CS3343/3341
 Analysis of Algorithms 
   Matrix-chain  
  Multiplications   

Matrix-chain Multiplications: Matrix multiplication is not commutative, but it is associative. For matrices that are not square, the order of assiciation can make a big difference. Dynamic programming solves this problem (see your text, pages 370-378). This example has nothing to do with Strassen's method of matrix multiplication.

First, recall that if one wants to multiply two matrices, the number of rows of the second one must equal the number of columns of the first, so that they must look like: (p x q) * (q x r) = (p x r), because we keep taking a row of the first times (inner product) a column of the second (they have to "fit together'). In this example, we do p*r inner products, and each inner product involves q multiplications, so there are p*q*r multiplications altogether.

Following your text's example, consider a chain of three matrix multiplications: (10 x 100) * (100 x 5) * (5 x 50). There are two ways to associate this triple product, each giving the same answer:

This is an extreme example, but the two different way differ by a factor of 10. We can represent the sizes of this triple product by a simple list of 4 numbers: {10,100,5,50}. We know the remaining dimensions since the matrices must fit together.

A chain of a product of n matrices is described by a list of n+1 numbers. Your text's standard example is given by the list: {30,35,15,5,10,20,25}. Then a triangular table is constructed from the bottom up, choosing the best way to do the final multiplication at each stage. Here is an illustration from your text (page 376).

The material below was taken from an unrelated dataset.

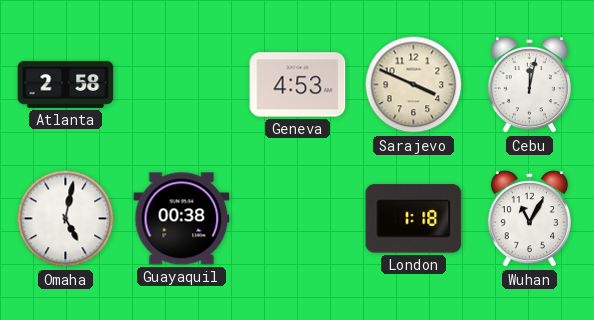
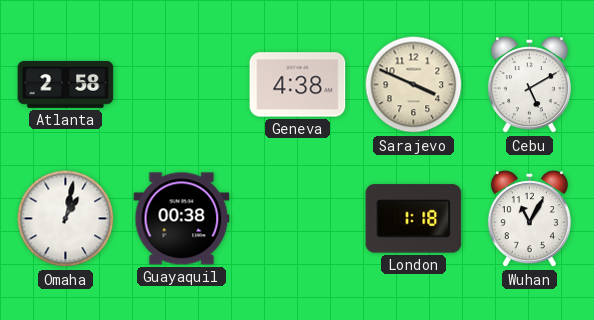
Geneva: 4:53 -> 4:38
Cebu: 12:02 -> 5:10
Omaha: 5:02 -> 1:02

Click picture or here for full size picture.

We start with a list of matrices: {A1,A1,...,An} for some n >= 1. There is also a list of integers {p0,p1,...,pn} such for each i, Ai has dimensions pi-1 x pi.

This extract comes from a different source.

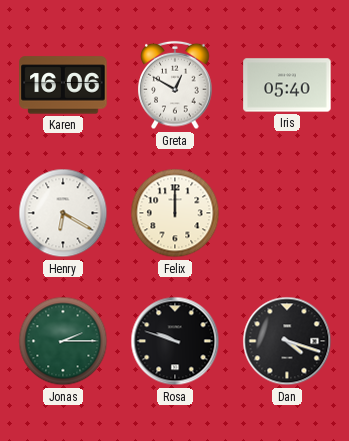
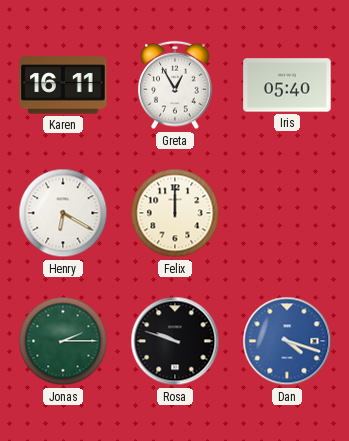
Karen: 16:06 -> 16:11
Greta: 12:50 -> 12:55
Dan dial: black -> blue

Your text denotes by Ai..j, for i <= j, the matrix resulting from the chain multiplication Ai*Ai+1*...*Aj. This matrix is independent of the association, and we are only interested in the required number of scalar multiplications needed for this computation. In the diagram above, the table entry m[i,j] holds the minimum number of scalar multiplications needed to compute the matrix chain Ai..j. Of course, Ai..j = 0. Then Ai..i+1 is just the product of the two matrices Ai*Ai+1.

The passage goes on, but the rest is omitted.